Jason Ritchie
Jason Ritchie, associate professor of chemistry and assistant dean of undergraduate research at the Sally McDonnell Barksdale Honors College, learned firsthand the benefits of undergraduate research.
Ritchie earned his bachelor’s degree in chemistry in 1994 at the University of California at San Diego. Under the mentorship of an excellent adviser, Ritchie performed research on conducting polymers, an experience that revealed to him a much broader, deeper and more exciting comprehension of chemistry.
“To be able to get my hands on a real-world project really helped me understand what was going on in my classes,” Ritchie said. “You could look at my transcript and see a marked change in my grades when I started doing undergraduate research. Since then, I’ve always worked with undergrads.”
—Jason Ritchie
Thanks to these experiences, Ritchie was eager to take on the new role of assistant dean of undergraduate research in 2012. In the position, Ritchie will work to streamline the Honors College thesis process and at the same time create an infrastructure for undergraduate research that will allow all students, regardless of their school or major, to have greater access to undergraduate research opportunities.

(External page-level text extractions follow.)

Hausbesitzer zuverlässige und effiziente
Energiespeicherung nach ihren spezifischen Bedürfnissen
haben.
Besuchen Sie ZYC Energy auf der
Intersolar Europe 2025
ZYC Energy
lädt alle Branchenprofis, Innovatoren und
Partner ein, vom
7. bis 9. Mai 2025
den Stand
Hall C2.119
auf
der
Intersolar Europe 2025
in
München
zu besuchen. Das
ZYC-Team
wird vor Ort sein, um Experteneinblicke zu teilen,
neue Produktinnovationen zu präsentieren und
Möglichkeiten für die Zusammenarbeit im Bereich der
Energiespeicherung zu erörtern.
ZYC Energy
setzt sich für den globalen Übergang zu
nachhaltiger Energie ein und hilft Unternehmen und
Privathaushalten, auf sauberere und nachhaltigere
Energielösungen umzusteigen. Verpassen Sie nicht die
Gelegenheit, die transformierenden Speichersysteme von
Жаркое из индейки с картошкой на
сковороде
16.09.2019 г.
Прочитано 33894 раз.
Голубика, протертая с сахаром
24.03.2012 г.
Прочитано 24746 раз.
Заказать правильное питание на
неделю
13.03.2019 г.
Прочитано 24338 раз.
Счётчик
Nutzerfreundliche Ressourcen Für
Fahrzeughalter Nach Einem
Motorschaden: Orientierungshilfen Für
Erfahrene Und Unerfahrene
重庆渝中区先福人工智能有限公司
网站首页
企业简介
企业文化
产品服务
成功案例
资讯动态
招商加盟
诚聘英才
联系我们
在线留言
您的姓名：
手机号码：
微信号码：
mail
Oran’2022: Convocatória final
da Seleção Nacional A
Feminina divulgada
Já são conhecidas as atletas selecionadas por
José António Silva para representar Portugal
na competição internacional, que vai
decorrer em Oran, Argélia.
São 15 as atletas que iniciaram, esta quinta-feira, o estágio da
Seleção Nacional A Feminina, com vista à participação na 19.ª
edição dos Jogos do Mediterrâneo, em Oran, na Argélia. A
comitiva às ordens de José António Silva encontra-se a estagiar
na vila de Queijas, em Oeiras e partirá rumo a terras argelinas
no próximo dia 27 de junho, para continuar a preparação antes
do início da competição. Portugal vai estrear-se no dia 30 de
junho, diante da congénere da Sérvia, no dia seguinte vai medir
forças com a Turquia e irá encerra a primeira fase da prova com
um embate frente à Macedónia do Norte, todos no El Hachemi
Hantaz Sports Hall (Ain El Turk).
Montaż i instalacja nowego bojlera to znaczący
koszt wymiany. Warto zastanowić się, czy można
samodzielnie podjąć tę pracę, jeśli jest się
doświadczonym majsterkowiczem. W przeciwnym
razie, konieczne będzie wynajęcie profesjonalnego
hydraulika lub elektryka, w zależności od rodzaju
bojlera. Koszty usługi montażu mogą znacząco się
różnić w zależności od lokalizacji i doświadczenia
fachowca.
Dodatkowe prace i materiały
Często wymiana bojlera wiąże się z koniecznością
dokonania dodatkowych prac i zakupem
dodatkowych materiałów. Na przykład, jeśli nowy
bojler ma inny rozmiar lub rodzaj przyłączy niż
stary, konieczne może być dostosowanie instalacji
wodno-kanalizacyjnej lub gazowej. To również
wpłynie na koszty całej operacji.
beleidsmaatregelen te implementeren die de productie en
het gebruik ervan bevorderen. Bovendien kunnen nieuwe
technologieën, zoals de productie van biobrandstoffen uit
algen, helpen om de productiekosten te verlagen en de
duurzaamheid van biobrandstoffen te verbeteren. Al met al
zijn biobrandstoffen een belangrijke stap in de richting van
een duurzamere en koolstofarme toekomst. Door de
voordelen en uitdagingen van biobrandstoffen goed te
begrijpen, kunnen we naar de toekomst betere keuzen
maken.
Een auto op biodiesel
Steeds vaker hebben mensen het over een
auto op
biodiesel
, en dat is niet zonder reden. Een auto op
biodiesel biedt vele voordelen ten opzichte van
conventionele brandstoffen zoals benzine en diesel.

“One of the things I’m working on is a database for students to be able to plug in ideas and be able to see what faculty work in that area and what kinds of projects they are working on, and what other theses honors students have done—trying to facilitate this contact between student and adviser.
Nanotechnology research
“In my experience the undergraduates are really creative about coming up with ideas and then what’s more difficult is the practical aspects of finding an adviser, the mechanical details. If I can help them with those mechanical details I have every confidence they can come up with the ideas.”
During his years advising Honors College students, Ritchie has seen students thrive while working on their senior research projects. The projects challenge them beyond normal coursework.
“It’s a capstone project for their undergraduate career,” he said. “It takes all this theoretical knowledge they have learned in their classes and puts it all together for this project where they learn something new that no one has ever discovered before, and they have to apply what they have learned in their classes to the project.”
Ritchie believes all Ole Miss undergraduates are ready for the challenge of research.
“I try to make all I do applicable to all students in the university,” he said. “We have the capacity in laboratories and with faculty across campus to do these projects; it’s just a matter of finding these opportunities. Coming up with a way to connect students to these opportunities is really important.”